Neck, shoulder and lumbar muscles damaged
The bodies spend hours under stress. In particular at the helm and trimming, the repeated sail changes, the violent jolts. “The neck, back and knees are very stressed. Their position at the helm is unnatural, they are off-center. You can feel that all the muscles are super knotted and dehydrated, like they have cramps and aches all over the place.” Explains Rabadeux a physiotherapist-osteopath who has made a speciality of ocean racing.

So there are just two days to get as much sleep as possible and heal the bruised bodies and their lack of sleep and healthy food.

And Aymeric Rabadeux concludes: “There is a big disparity between those who train all year round, who pursue an excellent healthy life and amateurs who do not necessarily have the budget or the time to do so.
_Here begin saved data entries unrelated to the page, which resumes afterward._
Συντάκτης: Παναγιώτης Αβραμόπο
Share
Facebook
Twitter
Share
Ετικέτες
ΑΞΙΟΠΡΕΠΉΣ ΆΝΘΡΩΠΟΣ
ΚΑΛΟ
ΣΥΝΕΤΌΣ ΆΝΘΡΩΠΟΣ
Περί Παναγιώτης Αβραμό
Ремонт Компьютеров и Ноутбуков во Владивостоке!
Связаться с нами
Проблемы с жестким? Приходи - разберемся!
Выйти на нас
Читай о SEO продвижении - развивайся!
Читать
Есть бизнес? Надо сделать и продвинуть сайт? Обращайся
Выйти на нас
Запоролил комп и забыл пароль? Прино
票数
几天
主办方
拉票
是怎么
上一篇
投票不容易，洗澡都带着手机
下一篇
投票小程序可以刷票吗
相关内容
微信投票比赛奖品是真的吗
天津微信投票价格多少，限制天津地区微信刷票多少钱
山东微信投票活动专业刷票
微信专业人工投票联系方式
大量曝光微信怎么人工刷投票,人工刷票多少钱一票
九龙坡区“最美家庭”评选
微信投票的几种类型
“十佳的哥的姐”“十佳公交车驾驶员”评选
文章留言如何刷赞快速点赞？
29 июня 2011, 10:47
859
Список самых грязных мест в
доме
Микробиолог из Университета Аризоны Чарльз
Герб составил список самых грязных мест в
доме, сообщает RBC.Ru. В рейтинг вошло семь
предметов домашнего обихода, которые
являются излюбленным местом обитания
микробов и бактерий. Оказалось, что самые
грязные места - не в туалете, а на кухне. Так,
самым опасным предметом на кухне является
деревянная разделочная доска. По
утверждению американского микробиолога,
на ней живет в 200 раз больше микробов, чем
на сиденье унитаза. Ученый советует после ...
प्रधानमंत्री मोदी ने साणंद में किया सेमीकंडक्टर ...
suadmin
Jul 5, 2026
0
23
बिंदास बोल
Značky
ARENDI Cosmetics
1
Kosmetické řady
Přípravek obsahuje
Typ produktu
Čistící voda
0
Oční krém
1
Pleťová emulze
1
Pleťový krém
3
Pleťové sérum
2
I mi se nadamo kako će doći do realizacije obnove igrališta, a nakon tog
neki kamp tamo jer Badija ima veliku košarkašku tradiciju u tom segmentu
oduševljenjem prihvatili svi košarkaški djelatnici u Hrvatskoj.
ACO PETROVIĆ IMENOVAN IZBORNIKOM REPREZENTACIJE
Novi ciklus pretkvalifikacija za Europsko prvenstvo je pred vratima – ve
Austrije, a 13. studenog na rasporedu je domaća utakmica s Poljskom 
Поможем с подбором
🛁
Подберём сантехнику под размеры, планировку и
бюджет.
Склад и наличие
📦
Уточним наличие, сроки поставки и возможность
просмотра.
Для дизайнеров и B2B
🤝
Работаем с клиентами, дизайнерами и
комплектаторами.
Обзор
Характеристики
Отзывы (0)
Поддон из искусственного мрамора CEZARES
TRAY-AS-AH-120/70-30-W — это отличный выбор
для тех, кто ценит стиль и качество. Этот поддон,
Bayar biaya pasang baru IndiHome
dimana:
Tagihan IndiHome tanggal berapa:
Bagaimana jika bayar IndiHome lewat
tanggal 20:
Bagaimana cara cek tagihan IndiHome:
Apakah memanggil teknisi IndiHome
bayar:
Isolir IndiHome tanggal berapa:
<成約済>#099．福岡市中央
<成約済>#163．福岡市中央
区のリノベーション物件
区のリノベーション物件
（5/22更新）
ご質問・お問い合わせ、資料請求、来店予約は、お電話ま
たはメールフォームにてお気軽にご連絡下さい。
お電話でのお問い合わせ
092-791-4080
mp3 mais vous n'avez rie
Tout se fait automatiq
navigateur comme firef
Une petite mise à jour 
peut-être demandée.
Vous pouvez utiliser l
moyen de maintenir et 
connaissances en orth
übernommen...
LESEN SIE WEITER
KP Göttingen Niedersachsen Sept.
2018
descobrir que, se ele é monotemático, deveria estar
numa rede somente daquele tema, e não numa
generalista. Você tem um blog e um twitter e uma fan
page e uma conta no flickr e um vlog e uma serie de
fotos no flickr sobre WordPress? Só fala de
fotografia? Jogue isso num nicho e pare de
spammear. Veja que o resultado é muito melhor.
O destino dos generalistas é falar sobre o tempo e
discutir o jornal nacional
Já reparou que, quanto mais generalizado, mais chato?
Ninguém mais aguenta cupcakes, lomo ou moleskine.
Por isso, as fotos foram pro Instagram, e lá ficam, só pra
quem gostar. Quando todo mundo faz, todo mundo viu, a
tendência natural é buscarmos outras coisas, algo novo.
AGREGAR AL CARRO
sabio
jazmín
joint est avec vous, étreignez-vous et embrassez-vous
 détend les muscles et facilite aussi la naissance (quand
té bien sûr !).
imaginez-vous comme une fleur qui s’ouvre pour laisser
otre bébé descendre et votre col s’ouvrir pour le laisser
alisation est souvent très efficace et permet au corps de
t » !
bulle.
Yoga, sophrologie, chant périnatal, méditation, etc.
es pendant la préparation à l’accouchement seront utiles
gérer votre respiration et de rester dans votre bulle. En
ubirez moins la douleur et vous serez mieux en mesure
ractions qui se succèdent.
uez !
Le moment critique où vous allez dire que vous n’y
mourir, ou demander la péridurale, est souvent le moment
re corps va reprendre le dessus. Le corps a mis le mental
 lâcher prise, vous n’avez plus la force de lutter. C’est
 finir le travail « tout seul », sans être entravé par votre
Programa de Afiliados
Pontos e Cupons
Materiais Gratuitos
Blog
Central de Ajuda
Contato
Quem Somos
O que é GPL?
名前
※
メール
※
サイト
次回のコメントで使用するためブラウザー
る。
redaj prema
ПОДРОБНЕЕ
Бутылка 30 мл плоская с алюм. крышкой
A professional will leave here with 70% full batteries, an amateur maybe closer to 50%.

Start of Stage 4 is postponed to 1600hrs local on Sunday

Because of the very light wind forecast for the planned start time on Sunday at 1100hrs and the ebb tide currents (1.5 to 2 knots) race direction have the start to 1600hrs “Rather than making the competitors wait on the water, the start is postponed to 1600hrs to try and have good conditions to give a clean start and complete a coastal course. This does not change the timing of arrival in Loire-Atlantique next Thursday. The skippers will be able to take advantage of a few more hours to rest.” Explains Francis Le Goff, race director of La Solitaire du Figaro.